Multiple sclerosis (MS) and its animal model experimental autoimmune encephalomyelitis (EAE) represent the prototype of autoimmune chronic inflammatory and neurodegenerative diseases of the central nervous system (CNS). Migration of activated T cells across the BBB represents a critical step in the pathogenesis of MS and EAE and inhibition of lymphocyte trafficking in the CNS represents a powerful therapeutic approach in MS patients as well as in animal models of this disease.

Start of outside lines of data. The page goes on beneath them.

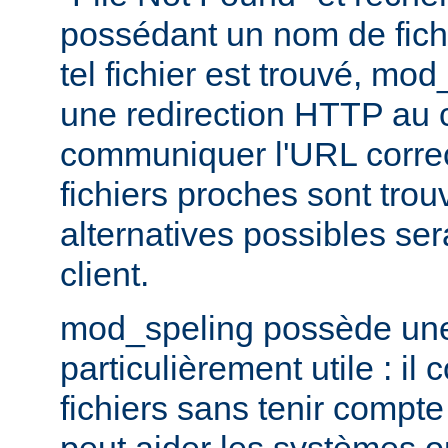
possédant un nom de fichi
tel fichier est trouvé, mo
une redirection HTTP au cl
communiquer l'URL correc
fichiers proches sont trou
alternatives possibles se
client.
mod_speling possède une 
particulièrement utile : i
fichiers sans tenir compte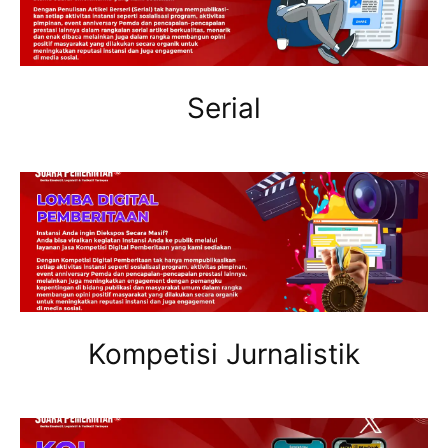
Serial
Kompetisi Jurnalistik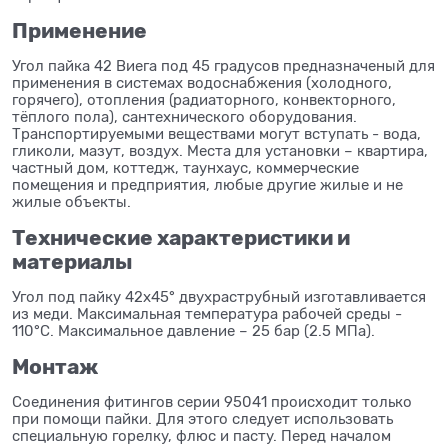
Применение
Угол пайка 42 Виега под 45 градусов предназначеный для
применения в системах водоснабжения (холодного,
горячего), отопления (радиаторного, конвекторного,
тёплого пола), сантехнического оборудования.
Транспортируемыми веществами могут вступать - вода,
гликоли, мазут, воздух. Места для установки – квартира,
частный дом, коттедж, таунхаус, коммерческие
помещения и предприятия, любые другие жилые и не
жилые объекты.
Технические характеристики и
материалы
Угол под пайку 42x45° двухраструбный изготавливается
из меди. Максимальная температура рабочей среды -
110°C. Максимальное давление – 25 бар (2.5 МПа).
Монтаж
Соединения фитингов серии 95041 происходит только
при помощи пайки. Для этого следует использовать
специальную горелку, флюс и пасту. Перед началом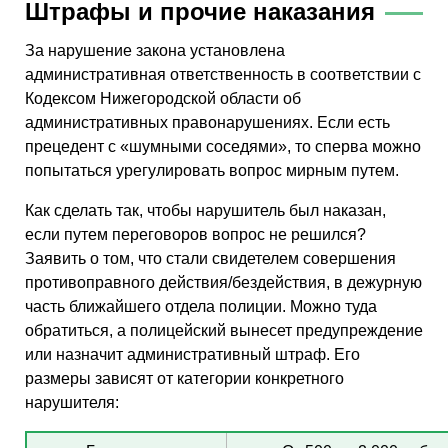
Штрафы и прочие наказания
За нарушение закона установлена
административная ответственность в соответствии с
Кодексом Нижегородской области об
административных правонарушениях. Если есть
прецедент с «шумными соседями», то сперва можно
попытаться урегулировать вопрос мирным путем.
Как сделать так, чтобы нарушитель был наказан,
если путем переговоров вопрос не решился?
Заявить о том, что стали свидетелем совершения
противоправного действия/бездействия, в дежурную
часть ближайшего отдела полиции. Можно туда
обратиться, а полицейский вынесет предупреждение
или назначит административный штраф. Его
размеры зависят от категории конкретного
нарушителя: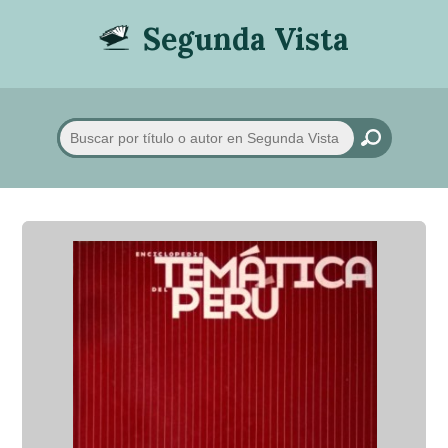
Segunda Vista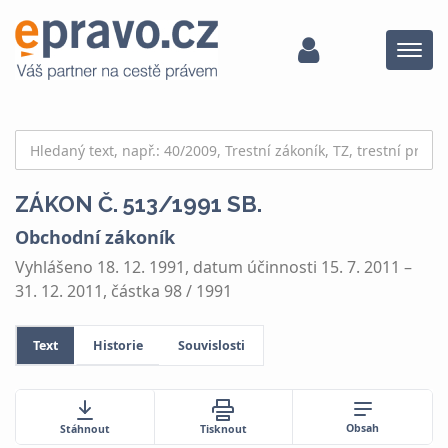
Menu
ZÁKON Č. 513/1991 SB.
Obchodní zákoník
Vyhlášeno 18. 12. 1991, datum účinnosti 15. 7. 2011 –
31. 12. 2011, částka 98 / 1991
Text
Historie
Souvislosti
Obsah
Stáhnout
Tisknout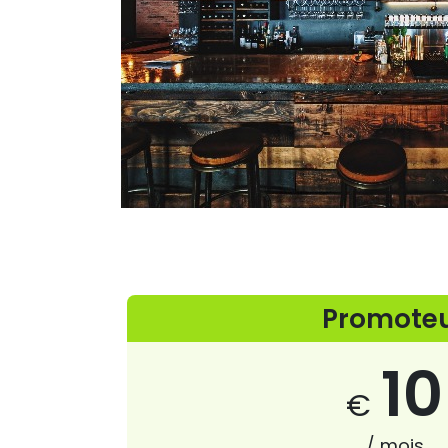
Promote
10
€
/ mois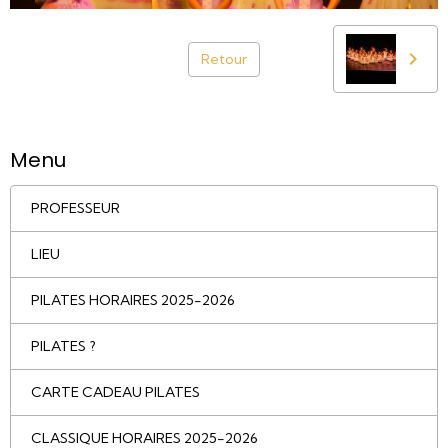
Retour
Menu
PROFESSEUR
LIEU
PILATES HORAIRES 2025-2026
PILATES ?
CARTE CADEAU PILATES
CLASSIQUE HORAIRES 2025-2026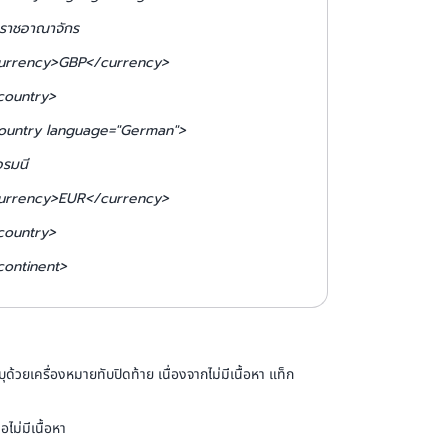
ราชอาณาจักร
urrency>GBP</currency>
country>
ountry language="German">
อรมนี
urrency>EUR</currency>
country>
continent>
วยเครื่องหมายทับปิดท้าย เนื่องจากไม่มีเนื้อหา แท็ก
ไม่มีเนื้อหา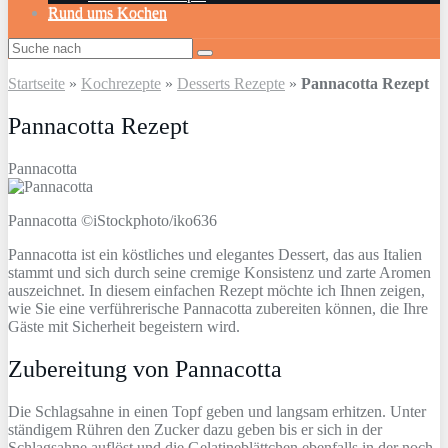
Rund ums Kochen
Startseite
»
Kochrezepte
»
Desserts Rezepte
»
Pannacotta Rezept
Pannacotta Rezept
Pannacotta
Pannacotta ©iStockphoto/iko636
Pannacotta ist ein köstliches und elegantes Dessert, das aus Italien
stammt und sich durch seine cremige Konsistenz und zarte Aromen
auszeichnet. In diesem einfachen Rezept möchte ich Ihnen zeigen,
wie Sie eine verführerische Pannacotta zubereiten können, die Ihre
Gäste mit Sicherheit begeistern wird.
Zubereitung von Pannacotta
Die Schlagsahne in einen Topf geben und langsam erhitzen. Unter
ständigem Rühren den Zucker dazu geben bis er sich in der
Schlagsahne auflöst und die Gelatineblättchen ebenfalls in der noch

In recent years growing evidence show that immune cells and inflammation mechanisms play an unexpected role in other neurological diseases such as epilepsy and alzheimer's disease. Our team has recently shown that seizures induce vascular inflammation and enhanced neutrophil and T cell adhesion in brain vessels. Inhibition of leukocyte-vascular interactions dramatically reduced seizures in an experimental model of epilepsy, suggesting leukocyte-endothelial interaction as a potential target for the prevention and treatment of epilepsy.
The main goal of this project is to study the mechanisms controlling immune cell trafficking in inflammatory and neurodegenerative diseases in which inflammation has a detrimental role. We will first study novel molecular mechanisms controlling leukocyte-endothelial interactions in CNS microcirculation taking advantage of our established expertise in intravital microscopy studies. Leukocyte trafficking will be further followed inside CNS parenchyma by using two-photon microscopy, which will allow us to characterize leukocyte migration patterns and the mechanisms involved in the contacts with neural cells. Overall, NEUROTRAFFICKING will generate fundamental knowledge to the understanding of the role of immune system in neurological disease and will unveil novel potential therapeutic targets for CNS inflammatory and neurodegenerative pathologies.